À table, elle était invisible. Toute l'attention, toute la conversation, toute l'affection était dirigée vers Jade. Cédric décortiquait des crevettes et des pinces de crabe pour Jade, plaçant soigneusement la chair dans son assiette. C'était un geste d'attention qu'il réservait autrefois à Camille.
Elle se souvint de la première fois où elle était venue dîner dans cette maison. Les Moreau avaient été polis mais froids, leur désapprobation une chose tangible dans l'air. Elle avait pensé qu'ils étaient juste des gens guindés, réservés. Maintenant, elle comprenait. Ils n'étaient pas froids. Ils étaient juste froids avec elle.
Elle mangea en silence, la nourriture sans saveur dans sa bouche, chaque bouchée une lutte. La douleur dans sa poitrine était une pulsation sourde et constante.
« Cédric, pourrais-tu nous servir de la soupe ? » demanda Carole en souriant à son fils.
Camille se souvint d'une époque où Cédric cuisinait une soupe de poisson juste pour elle, lui disant que c'était sa recette familiale secrète.
Jade fit une moue enjouée. « Mais Cédric, tu m'avais promis que ta fameuse soupe de poisson n'était que pour moi. »
« C'est de la soupe de poulet, idiote », dit Cédric patiemment, sa voix d'une douceur impossible. « La soupe de poisson est toujours juste pour toi. »

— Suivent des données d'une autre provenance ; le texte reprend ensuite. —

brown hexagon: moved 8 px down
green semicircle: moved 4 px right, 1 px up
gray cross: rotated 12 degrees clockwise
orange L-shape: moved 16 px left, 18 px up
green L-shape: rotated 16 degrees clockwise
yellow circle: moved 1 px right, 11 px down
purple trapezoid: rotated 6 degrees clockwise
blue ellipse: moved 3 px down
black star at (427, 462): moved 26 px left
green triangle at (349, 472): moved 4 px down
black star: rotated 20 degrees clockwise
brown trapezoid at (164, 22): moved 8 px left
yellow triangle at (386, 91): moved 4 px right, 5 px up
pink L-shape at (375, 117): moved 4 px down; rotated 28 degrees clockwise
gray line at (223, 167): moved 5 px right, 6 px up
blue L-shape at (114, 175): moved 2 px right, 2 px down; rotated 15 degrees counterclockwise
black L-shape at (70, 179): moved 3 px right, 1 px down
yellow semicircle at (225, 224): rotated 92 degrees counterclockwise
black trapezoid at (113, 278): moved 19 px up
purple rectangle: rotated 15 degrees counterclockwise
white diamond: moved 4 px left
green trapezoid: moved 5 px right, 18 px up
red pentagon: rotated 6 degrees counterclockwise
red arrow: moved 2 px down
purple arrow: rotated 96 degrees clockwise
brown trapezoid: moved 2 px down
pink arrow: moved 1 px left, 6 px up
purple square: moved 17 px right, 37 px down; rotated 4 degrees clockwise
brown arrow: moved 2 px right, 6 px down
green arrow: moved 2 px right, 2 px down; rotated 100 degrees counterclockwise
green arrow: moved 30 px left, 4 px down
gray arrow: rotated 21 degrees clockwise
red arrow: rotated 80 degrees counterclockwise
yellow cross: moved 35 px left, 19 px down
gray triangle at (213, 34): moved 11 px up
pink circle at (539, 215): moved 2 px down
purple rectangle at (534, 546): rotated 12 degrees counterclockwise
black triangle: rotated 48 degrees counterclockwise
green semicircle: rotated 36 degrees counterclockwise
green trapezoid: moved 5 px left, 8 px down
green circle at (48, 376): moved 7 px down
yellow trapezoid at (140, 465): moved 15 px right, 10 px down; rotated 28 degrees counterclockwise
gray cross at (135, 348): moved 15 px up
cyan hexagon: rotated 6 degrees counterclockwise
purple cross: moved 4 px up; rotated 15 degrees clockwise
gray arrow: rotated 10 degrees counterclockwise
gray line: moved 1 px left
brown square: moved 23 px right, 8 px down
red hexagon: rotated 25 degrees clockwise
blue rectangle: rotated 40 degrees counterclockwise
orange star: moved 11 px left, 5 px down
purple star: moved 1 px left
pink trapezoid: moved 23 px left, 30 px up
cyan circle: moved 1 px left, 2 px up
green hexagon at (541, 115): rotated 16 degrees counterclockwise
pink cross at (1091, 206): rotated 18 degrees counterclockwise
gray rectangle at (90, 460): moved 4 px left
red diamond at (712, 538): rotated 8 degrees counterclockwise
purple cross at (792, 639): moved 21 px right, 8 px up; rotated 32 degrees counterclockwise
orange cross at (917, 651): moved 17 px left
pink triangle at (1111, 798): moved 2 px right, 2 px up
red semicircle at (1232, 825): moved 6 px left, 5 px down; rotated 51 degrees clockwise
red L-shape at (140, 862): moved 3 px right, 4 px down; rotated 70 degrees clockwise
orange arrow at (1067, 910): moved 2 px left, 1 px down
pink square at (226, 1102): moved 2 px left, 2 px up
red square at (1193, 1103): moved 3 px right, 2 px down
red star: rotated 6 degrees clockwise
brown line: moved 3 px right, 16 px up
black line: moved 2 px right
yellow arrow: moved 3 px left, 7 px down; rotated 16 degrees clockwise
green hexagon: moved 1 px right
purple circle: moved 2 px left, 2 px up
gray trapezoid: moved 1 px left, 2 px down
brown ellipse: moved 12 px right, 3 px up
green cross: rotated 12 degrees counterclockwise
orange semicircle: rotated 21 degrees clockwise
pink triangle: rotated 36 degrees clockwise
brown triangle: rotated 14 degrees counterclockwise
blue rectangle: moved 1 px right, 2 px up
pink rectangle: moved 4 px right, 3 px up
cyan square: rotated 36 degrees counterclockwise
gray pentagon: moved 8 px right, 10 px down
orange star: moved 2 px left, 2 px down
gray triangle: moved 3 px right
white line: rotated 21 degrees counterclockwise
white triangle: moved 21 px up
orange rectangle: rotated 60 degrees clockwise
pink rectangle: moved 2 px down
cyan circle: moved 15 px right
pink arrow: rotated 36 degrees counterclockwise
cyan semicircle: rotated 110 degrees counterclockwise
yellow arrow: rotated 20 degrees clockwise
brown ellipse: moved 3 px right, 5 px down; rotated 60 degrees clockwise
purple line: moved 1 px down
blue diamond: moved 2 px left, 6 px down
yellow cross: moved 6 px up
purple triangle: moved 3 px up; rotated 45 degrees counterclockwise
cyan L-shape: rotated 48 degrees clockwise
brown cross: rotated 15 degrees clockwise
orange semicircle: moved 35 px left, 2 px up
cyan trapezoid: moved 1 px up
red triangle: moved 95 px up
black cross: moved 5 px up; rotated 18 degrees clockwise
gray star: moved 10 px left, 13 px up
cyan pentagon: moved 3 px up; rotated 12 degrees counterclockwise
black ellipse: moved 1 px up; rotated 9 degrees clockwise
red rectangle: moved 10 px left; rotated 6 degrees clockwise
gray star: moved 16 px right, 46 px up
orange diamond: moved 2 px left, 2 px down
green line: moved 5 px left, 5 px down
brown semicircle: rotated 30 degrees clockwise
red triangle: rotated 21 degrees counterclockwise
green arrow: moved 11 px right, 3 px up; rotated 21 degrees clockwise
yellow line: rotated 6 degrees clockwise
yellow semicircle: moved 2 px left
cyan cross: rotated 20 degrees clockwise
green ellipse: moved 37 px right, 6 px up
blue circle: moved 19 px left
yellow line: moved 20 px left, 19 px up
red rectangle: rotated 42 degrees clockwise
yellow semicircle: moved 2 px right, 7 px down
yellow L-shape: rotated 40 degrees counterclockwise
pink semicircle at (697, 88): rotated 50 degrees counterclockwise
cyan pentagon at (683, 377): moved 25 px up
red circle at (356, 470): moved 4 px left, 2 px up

C'était ça. C'était la vérité qu'elle avait évitée. L'intimité désinvolte, le ton doux, les promesses exclusives. C'était ça, son véritable amour. La tendresse qu'il montrait à Camille n'était qu'une pâle imitation.
« Je vais te chercher la soupe, Camille ! » dit Jade en se levant avec un sourire éclatant et faux.
« Je peux y aller », dit Camille, essayant de l'arrêter.
« Ce n'est pas un problème. Je connais cette maison mieux que personne », dit Jade, une déclaration claire de sa place ici.
Elle alla dans la cuisine. La forte odeur de bouillon de poisson qui s'en dégagea retourna l'estomac de Camille.
Jade revint, portant un seul bol. « Savais-tu », dit-elle, sa voix basse et destinée uniquement à Camille, « que Cédric et moi étions fiancés quand nous étions enfants ? Nos parents l'avaient arrangé. »
Ces mots s'abattirent sur le cœur déjà meurtri de Camille.
« Les promesses des hommes », ajouta Jade avec un sourire narquois, « elles ne valent pas grand-chose, n'est-ce pas ? »
Une douleur aiguë traversa la poitrine de Camille. L'acide lui remonta dans la gorge.
« Tu vas bien, Camille ? » demanda Jade, son expression feignant l'inquiétude. « Tu devrais prendre la soupe. Cédric attend. »
Camille essaya de refuser, de repousser le bol, mais ses mains tremblaient. La soupe chaude déborda, se renversant sur le devant de sa robe. Mais ce ne fut pas Camille qui hurla.